Avez-vous vu d'autres aspects de la Nouvelle-Calédonie ?
David Facchin : Après deux autres jours à Nouméa, nous nous sommes rendus sur la côte ouest. Mon idée était précisément d'essayer de donner aux membres de notre groupe une vision d'ensemble de la Nouvelle-Calédonie ; et qu'au-delà du dépaysement et de l'aspect «carte postale» de tout voyage, ils puissent rencontrer les divers groupes qui constituent la population de Nouvelle-Calédonie. Nous nous sommes rendus à Bourail : c'est un fief des Caldoches (les Européens installés en Nouvelle-Calédonie, par opposition aux Kanaks, les natifs de l'île), et au plus fort des «événements» dans les années 80, il y a eu des morts à cet endroit. Nous avons pu être hébergés sur place pendant une petite semaine et les habitants nous ont fait découvrir leur vie, leur réalité ; et les membres de notre groupe ont pu mesurer à quel point, sur des thématiques comme l'indépendance ou l'autonomie de la Nouvelle-Calédonie, comme le rapport à l'Église ou à la coutume, leur point de vue diffère de celui des Kanaks qu'ils avaient rencontrés quelques jours plus tôt. Puis nous nous sommes déplacés vers l'intérieur de l'île et nos hôtes Caldoches ont accepté de nous accompagner à un culte dans une tribu Kanak. Nous avons pu ainsi jouer un peu le rôle de passerelle, et permettre à des gens qui ne se connaissaient absolument pas, bien que vivant à quelques kilomètres les uns des autres, de se rencontrer.
Scène de retrouvailles pendant le voyage de la délégation en Nouvelle-Calédonie © EPKNC |
Que retenez-vous de cette visite, et qu'en ont retenu les membres de votre groupe ?

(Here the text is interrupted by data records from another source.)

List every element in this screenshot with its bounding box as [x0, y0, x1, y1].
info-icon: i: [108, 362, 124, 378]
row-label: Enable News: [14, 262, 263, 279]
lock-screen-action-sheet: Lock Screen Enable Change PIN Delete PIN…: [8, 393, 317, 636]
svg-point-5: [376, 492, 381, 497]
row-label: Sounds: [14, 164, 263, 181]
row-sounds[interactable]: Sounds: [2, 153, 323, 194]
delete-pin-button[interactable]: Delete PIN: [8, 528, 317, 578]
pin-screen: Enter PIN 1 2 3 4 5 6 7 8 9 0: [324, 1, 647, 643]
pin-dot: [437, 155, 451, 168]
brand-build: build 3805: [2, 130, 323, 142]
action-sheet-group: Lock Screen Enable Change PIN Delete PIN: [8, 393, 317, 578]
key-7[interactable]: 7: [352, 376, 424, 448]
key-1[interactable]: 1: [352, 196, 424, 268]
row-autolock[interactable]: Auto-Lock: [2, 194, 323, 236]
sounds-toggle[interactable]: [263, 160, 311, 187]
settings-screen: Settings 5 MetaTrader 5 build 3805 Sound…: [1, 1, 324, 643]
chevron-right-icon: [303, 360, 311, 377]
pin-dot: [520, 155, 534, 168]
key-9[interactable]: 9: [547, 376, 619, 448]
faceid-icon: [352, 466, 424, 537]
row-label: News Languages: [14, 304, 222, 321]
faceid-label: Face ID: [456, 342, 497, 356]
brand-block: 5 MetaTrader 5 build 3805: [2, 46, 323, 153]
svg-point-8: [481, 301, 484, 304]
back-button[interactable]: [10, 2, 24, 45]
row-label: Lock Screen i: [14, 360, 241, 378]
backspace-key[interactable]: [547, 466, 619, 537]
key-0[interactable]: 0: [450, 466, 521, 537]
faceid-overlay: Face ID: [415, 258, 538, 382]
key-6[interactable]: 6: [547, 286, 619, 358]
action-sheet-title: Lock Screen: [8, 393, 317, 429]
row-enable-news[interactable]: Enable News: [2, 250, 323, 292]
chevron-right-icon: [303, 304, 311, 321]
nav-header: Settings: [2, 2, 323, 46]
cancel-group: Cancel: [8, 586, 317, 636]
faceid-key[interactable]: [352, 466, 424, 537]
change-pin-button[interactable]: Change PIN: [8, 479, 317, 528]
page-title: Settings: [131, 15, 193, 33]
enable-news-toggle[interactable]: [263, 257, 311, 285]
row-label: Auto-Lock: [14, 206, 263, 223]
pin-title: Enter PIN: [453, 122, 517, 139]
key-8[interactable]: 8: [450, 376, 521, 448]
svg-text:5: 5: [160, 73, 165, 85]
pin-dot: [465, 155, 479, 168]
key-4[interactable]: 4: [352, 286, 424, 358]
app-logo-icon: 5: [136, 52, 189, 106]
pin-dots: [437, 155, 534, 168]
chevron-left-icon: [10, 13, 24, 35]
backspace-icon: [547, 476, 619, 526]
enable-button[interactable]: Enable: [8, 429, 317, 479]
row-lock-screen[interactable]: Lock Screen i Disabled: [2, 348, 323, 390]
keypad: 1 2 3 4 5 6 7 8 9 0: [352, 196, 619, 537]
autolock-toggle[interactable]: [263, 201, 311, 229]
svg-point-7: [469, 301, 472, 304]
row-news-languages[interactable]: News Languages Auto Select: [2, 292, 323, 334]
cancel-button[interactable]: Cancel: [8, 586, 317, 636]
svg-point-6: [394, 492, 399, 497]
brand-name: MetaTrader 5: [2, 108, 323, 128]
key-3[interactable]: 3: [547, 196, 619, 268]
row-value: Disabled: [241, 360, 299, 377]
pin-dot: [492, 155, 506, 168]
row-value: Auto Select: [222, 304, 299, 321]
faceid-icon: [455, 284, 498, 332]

David Facchin : La délégation a découvert la réalité de la coutume : les gestes qui doivent nécessairement introduire les rencontres, ou les clôturer... Et nous avons tous vécu des moments spirituellement très forts d'échange, de partage... Pour ma part, j'ai pu constater à quel point ceux qui nous ont accueillis étaient à la fois bienveillants et attentifs vis-à-vis de tout ce que nous pouvions leur dire concernant la situation de la Nouvelle-Calédonie. Tous nous ont dit à quel point il était important pour eux de ne pas se sentir seuls, mais au contraire de se sentir soutenus et accompagnés dans ce cheminement vers le référendum de novembre 2018. Notre présence était pour eux un réconfort et un signe de l'Église universelle. La Nouvelle-Calédonie est un patchwork de peuples et d'ethnies, il y a tout un travail à faire pour aider à la cohabitation, et plus, à la fraternité. Chaque fois que nous intervenions, nous sommes toujours restés sur le thème de la COMITH, «Concitoyens d'un pays nouveau» ; ces interventions ont toujours été bien reçues et ceux qui nous accueillaient ont vraiment perçu que nous étions là comme des compagnons cheminant à leurs côtés, qui sauront respecter leur choix.